15 września 2022 roku na rynku zadebiutowała ciekawa produkcja – Metal: Hellsinger
Jest to gra studia The Outsiders, które nie ma zbyt wielu tytułów na swoim koncie. Tak naprawdę Metal: Hellsinger to pierwszy poważny projekt deweloperów i należy przyznać, że twórcy podeszli do tematu z wielkim przytupem.

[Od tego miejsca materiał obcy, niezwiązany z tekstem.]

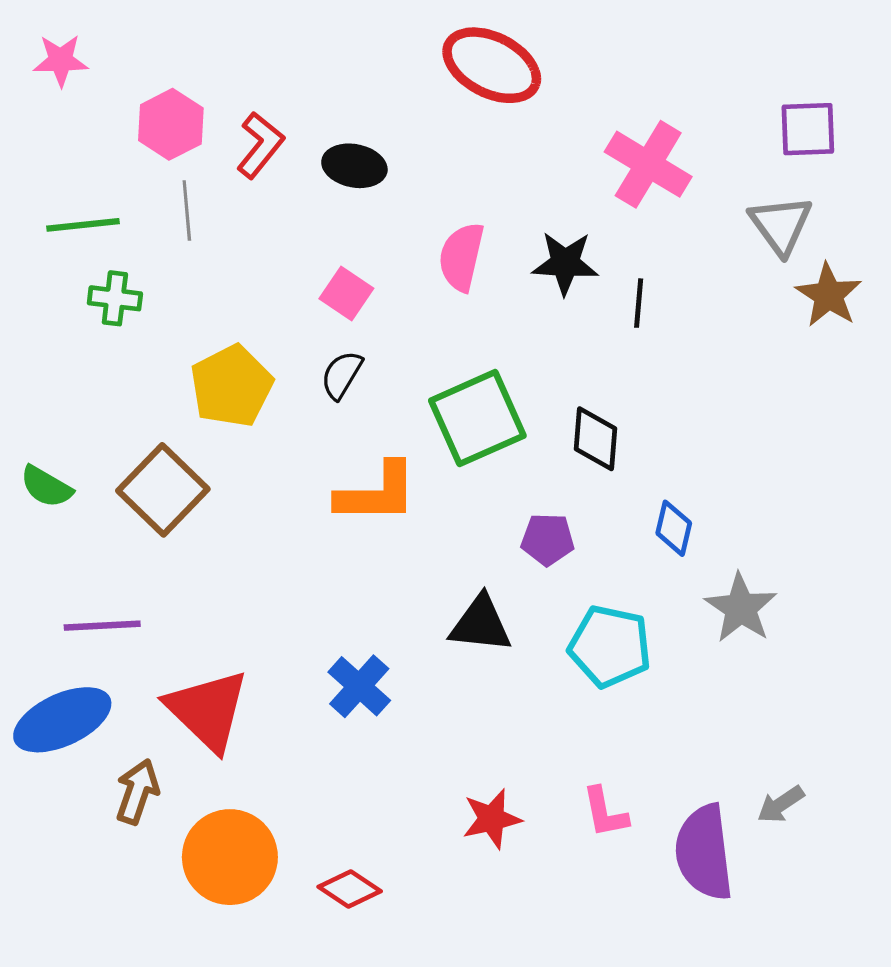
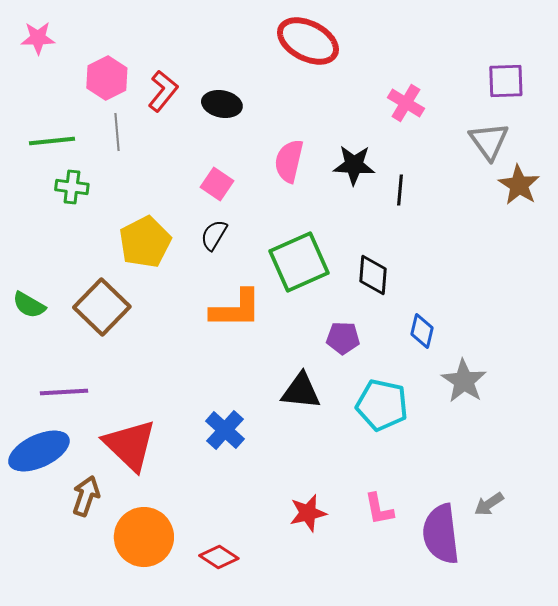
pink cross: (648, 164) -> (406, 103), size x0.7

Wydawana przez Funcom gra to pierwszoosobowy shooter do złudzenia przypominający serię DOOM, bowiem naszymi przeciwnikami również są tutaj mieszkańcy piekieł. Wcielamy się w dopiero co uwolnioną, tajemniczą duszę, którą we wszystkich poziomach piekła określa się mianem Niewiadomej. Jest to pół demonica, pół człowiek, która pragnie zemścić się na Czerwonej Sędzinie za pozbawienie jej Głosu. Jednak tutaj nie wystarczy po prostu strzelać i rozwalać demony. Tutaj koniecznie jest poczucie rytmu, gdyż nabijając rytmiczne komba zwiększamy obrażenia zadawane bronią. Jest to naprawdę ciekawy zabieg, zdecydowanie na plus, mocno urozmaicający rozgrywkę. Dodatkowo każda broń posiada unikalną zdolność, która dorzuca fajerwerków do widowiska.

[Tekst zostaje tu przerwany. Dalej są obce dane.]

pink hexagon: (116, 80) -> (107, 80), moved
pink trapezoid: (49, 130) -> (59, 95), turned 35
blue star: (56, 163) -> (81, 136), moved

Metal: Hellsinger nie odznacza się mocno skomplikowaną i rozbudowaną fabułą. Najmocniejszym punktem tej produkcji, dla wielu graczy, jest niesamowity soundtrack, za który odpowiedzialna jest grupa Two Feathers. Mamy tutaj do czynienia z ciężkimi, metalowymi brzmieniami. Każdy poziom gry ma swój własny utwór, który zaczyna się niewinnie, od samej muzyki. Gdy nabijemy wystarczająco wysokie kombo, dochodzą wokale i tutaj zaczyna się robić naprawdę intrygująco. Za śpiew w tej grze odpowiedzialni są następujący wokaliści i wokalistki: Mikael Stanne z Dark Tranquillity, Tatiana Shmayluk z Jinjer, Björn Strid z Soilwork, Matt Heafy z Trivium, Serj Tankian z System of a Down, Dennis Lyxzén z Refused oraz INVSN, Randy Blythe z Lamb of God, Alissa White-Gluz z Arch Enemy oraz James Dorton z Black Crown Initiate. Należy przyznać, że dobór artystów prezentuje się naprawdę imponująco.
A jak oceniana jest produkcja? Streamer znany w serwisie Twitch pod pseudonimem KOPODUP w następujący sposób wypowiada się o Metal: Hellsinger:
„Odkąd zobaczyłem pierwszą zapowiedź Metal: Hellsinger czekałem na tę grę z niecierpliwością. Kiedy tylko zobaczyłem, że zostało wydane demo, od razu się za nie zabrałem i co? W demie, które trwa zaledwie 15 minut, spędziłem aż 3 godziny. Wręcz nie mogłem się oderwać od szlachtowania demonów w rytm cudownej muzyki oraz prób wbicia, jak najwyższego score'u. Przyszedł czas premiery. Szybki powrót z pracy i zabieramy się za ogrywanie. Przejście całej fabuły zajęło mi dokładnie 3 godziny i 20 minut. Co sądzę o tej grze? Jest niemal tym, czego oczekiwałem. Wszystko działa jak powinno, no po prostu ideał gry według mnie. Obecnie wybija mi powoli ósma godzina gry, a nie czuję jakiegokolwiek znużenia. Wyzwania skończone, teraz pozostało tylko zdobyć pozostałe osiągnięcia i pnąc się w górę rankingu. Jednakże nie jest tak, że wszystko tu jest idealne i gra zasługuje na 10/10. Zdecydowaną wadą tej gry są walki z bossami, na których troszkę się zawiodłem. Tylko i wyłącznie reskiny głównego, finalnego bossa i może bym to jakoś przebolał, gdyby nie to, że każda z tych walk (poza ostatnią) posiada jeden i ten sam utwór przewodni. Ostatecznie stwierdzam, że Metal: Hellsinger jest świetną grą, która łączy gatunek szybkich FPS'ów oraz gry rytmicznej w idealnej scenerii. Ustawia to produkcję w zdecydowanej topce moich gier tego roku. Na pewno przesiedzę w tej grze jeszcze sporo przyjemnych i satysfakcjonujących godzin, szlifując swoje wyniki, jak najwyżej rankingu”.